Generative AIBuilding with foundation modelsOpenAI platformOpenAI Assistants API

Introduction to the Assistants API

13 minutes read

The Assistants API by OpenAI is an interface designed for building, customizing, and deploying AI-powered assistants within applications tailored to specific tasks and user needs. These AI assistants leverage advanced language models to interact naturally with users, provide information, automate workflows, and integrate with other applications.

This API is part of OpenAI’s broader platform, enabling seamless interaction with AI models while offering tools to manage assistant configurations, conversations, and user experiences.

Core Design

The Assistants API is OpenAI's solution for building AI assistants within your own applications. This API allows developers to create assistants with OpenAI's models, tools, and file capabilities to respond intelligently to user queries.

Some of the tools currently include the Code Interpreter, File Search, and Function Calling, with the possibility to extend functionality through custom integrations. This allows us to modularize the functionality through tool registration and execution.

Unlike the Chat Completions API, which is stateless and requires you to manage conversation history yourself, the Assistants API maintains state through Threads, making it easier to build conversational experiences.
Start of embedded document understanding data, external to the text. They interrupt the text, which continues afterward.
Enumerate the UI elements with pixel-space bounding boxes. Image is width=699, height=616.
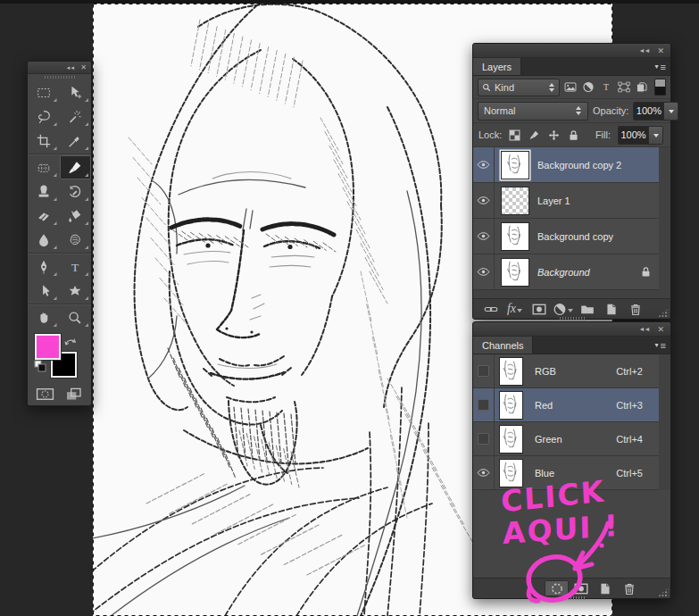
fill-dropdown-icon[interactable] xyxy=(648,127,662,144)
channel-visibility-toggle[interactable] xyxy=(473,456,495,489)
collapse-panel-icon[interactable]: ◄◄ xyxy=(65,65,74,71)
layer-visibility-toggle[interactable] xyxy=(473,219,495,254)
eyedropper-tool[interactable] xyxy=(60,129,92,153)
channel-name[interactable]: RGB xyxy=(535,366,616,377)
tab-channels[interactable]: Channels xyxy=(473,337,533,354)
move-tool[interactable] xyxy=(60,80,92,104)
close-panel-icon[interactable]: ✕ xyxy=(80,63,87,71)
layer-visibility-toggle[interactable] xyxy=(473,147,495,182)
channel-thumbnail[interactable] xyxy=(499,425,523,454)
collapse-panel-icon[interactable]: ◄◄ xyxy=(639,326,650,332)
layer-name[interactable]: Background copy 2 xyxy=(537,160,659,171)
patch-tool[interactable] xyxy=(28,155,60,179)
layer-thumbnail[interactable] xyxy=(501,187,529,215)
channel-row[interactable]: RedCtrl+3 xyxy=(473,388,659,422)
default-colors-icon[interactable] xyxy=(34,360,46,372)
channel-visibility-toggle[interactable] xyxy=(473,422,495,455)
layer-row[interactable]: Background copy xyxy=(473,219,659,254)
collapse-panel-icon[interactable]: ◄◄ xyxy=(639,47,650,54)
link-button[interactable] xyxy=(478,301,503,317)
lock-pixels-icon[interactable] xyxy=(528,129,540,141)
lock-transparency-icon[interactable] xyxy=(509,129,520,141)
layer-row[interactable]: Background copy 2 xyxy=(473,147,659,183)
folder-button[interactable] xyxy=(575,301,599,317)
channel-name[interactable]: Blue xyxy=(535,468,616,479)
layer-name[interactable]: Layer 1 xyxy=(537,196,659,206)
load-selection-button[interactable] xyxy=(545,580,569,596)
panel-height-grip[interactable] xyxy=(560,317,585,320)
layer-row[interactable]: Background xyxy=(473,254,659,290)
layer-thumbnail[interactable] xyxy=(501,258,529,287)
channel-name[interactable]: Green xyxy=(535,434,616,445)
filter-kind-select[interactable]: Kind xyxy=(478,79,560,96)
layer-row[interactable]: Layer 1 xyxy=(473,183,659,219)
save-mask-button[interactable] xyxy=(569,580,593,596)
foreground-color-swatch[interactable] xyxy=(35,334,61,360)
lock-all-icon[interactable] xyxy=(568,129,579,141)
magic-wand-tool[interactable] xyxy=(60,104,92,129)
panel-menu-icon[interactable]: ▾ ≡ xyxy=(655,58,670,75)
quick-mask-button[interactable] xyxy=(36,387,54,401)
filtering-toggle-switch[interactable] xyxy=(654,79,666,96)
layer-name[interactable]: Background xyxy=(537,267,641,278)
trash-button[interactable] xyxy=(617,580,641,596)
channel-visibility-toggle[interactable] xyxy=(473,388,495,421)
layer-visibility-toggle[interactable] xyxy=(473,254,495,289)
new-channel-button[interactable] xyxy=(593,580,617,596)
paint-bucket-tool[interactable] xyxy=(60,204,92,228)
panel-menu-icon[interactable]: ▾ ≡ xyxy=(655,337,670,354)
lasso-tool[interactable] xyxy=(28,104,60,129)
trash-button[interactable] xyxy=(623,301,647,317)
channel-name[interactable]: Red xyxy=(535,400,616,411)
channel-row[interactable]: RGBCtrl+2 xyxy=(473,354,659,388)
swap-colors-icon[interactable] xyxy=(64,335,77,345)
resize-grip-icon[interactable] xyxy=(658,308,669,317)
layer-name[interactable]: Background copy xyxy=(537,231,659,242)
filter-type-layers-icon[interactable] xyxy=(598,79,613,95)
channel-thumbnail[interactable] xyxy=(499,459,523,487)
zoom-tool[interactable] xyxy=(60,305,92,329)
path-selection-tool[interactable] xyxy=(28,279,60,303)
tools-panel-header: ◄◄ ✕ xyxy=(28,62,91,74)
adjustment-button[interactable] xyxy=(551,301,575,317)
filter-pixel-layers-icon[interactable] xyxy=(562,79,578,95)
layer-thumbnail[interactable] xyxy=(501,151,529,179)
close-panel-icon[interactable]: ✕ xyxy=(657,46,664,55)
smudge-tool[interactable] xyxy=(60,228,92,252)
blend-mode-select[interactable]: Normal xyxy=(478,102,588,121)
rectangular-marquee-tool[interactable] xyxy=(28,80,60,104)
panel-height-grip[interactable] xyxy=(560,596,585,600)
fill-field[interactable]: 100% xyxy=(618,126,663,145)
channel-row[interactable]: BlueCtrl+5 xyxy=(473,456,659,490)
fx-button[interactable]: fx xyxy=(503,301,527,317)
brush-tool[interactable] xyxy=(60,155,92,179)
type-tool[interactable] xyxy=(60,254,92,279)
channel-thumbnail[interactable] xyxy=(499,357,523,386)
channel-visibility-toggle[interactable] xyxy=(473,354,495,387)
eraser-tool[interactable] xyxy=(28,204,60,228)
layer-thumbnail[interactable] xyxy=(501,222,529,251)
panel-drag-grip[interactable] xyxy=(28,74,91,80)
blur-tool[interactable] xyxy=(28,228,60,252)
custom-shape-tool[interactable] xyxy=(60,279,92,303)
tab-layers[interactable]: Layers xyxy=(473,58,521,75)
filter-shape-layers-icon[interactable] xyxy=(616,79,631,95)
filter-adjustment-layers-icon[interactable] xyxy=(580,79,595,95)
hand-tool[interactable] xyxy=(28,305,60,329)
channel-row[interactable]: GreenCtrl+4 xyxy=(473,422,659,456)
crop-tool[interactable] xyxy=(28,129,60,153)
mask-button[interactable] xyxy=(527,301,551,317)
opacity-field[interactable]: 100% xyxy=(633,102,678,121)
new-layer-button[interactable] xyxy=(599,301,623,317)
filter-smart-objects-icon[interactable] xyxy=(634,79,649,95)
channel-thumbnail[interactable] xyxy=(499,391,523,420)
layer-visibility-toggle[interactable] xyxy=(473,183,495,218)
screen-mode-button[interactable] xyxy=(64,387,83,401)
lock-position-icon[interactable] xyxy=(548,129,560,141)
history-brush-tool[interactable] xyxy=(60,179,92,204)
close-panel-icon[interactable]: ✕ xyxy=(657,325,664,334)
pen-tool[interactable] xyxy=(28,254,60,279)
resize-grip-icon[interactable] xyxy=(658,587,669,596)
opacity-dropdown-icon[interactable] xyxy=(663,103,678,120)
clone-stamp-tool[interactable] xyxy=(28,179,60,204)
This stateful nature simplifies many aspects of AI application development, particularly for applications requiring persistent context.

NOTE: The Assistants API is currently in beta, with OpenAI planning a deprecation in the first half of 2026 as they transition functionality to the Responses API.

Key Components of the Assistants API

The Assistants API consists of three primary components:

  1. Assistants: Encapsulate a base model, instructions, tools, and context documents

  2. Threads: Represent the state of a conversation

  3. Runs: Power the execution of an Assistant on a Thread, including text responses and tool use

For users with a custom hosting URL, you'll need to configure the client with your API key and base URL:

from openai import OpenAI

# Initialize the client with your API key and custom base URL
client = OpenAI(
    api_key="your_api_key_here",
    base_url="<https://your-custom-endpoint.com/v1>"
)

# Alternatively, you can set environment variables
# export OPENAI_API_KEY=your_api_key_here
# export OPENAI_BASE_URL=https://your-custom-endpoint.com/v1

Basic Usage: Creating Your First Assistant

Let's create a simple assistant that can answer general questions. While going through the code, you can execute the parts of it separately for a better understanding, as shown below.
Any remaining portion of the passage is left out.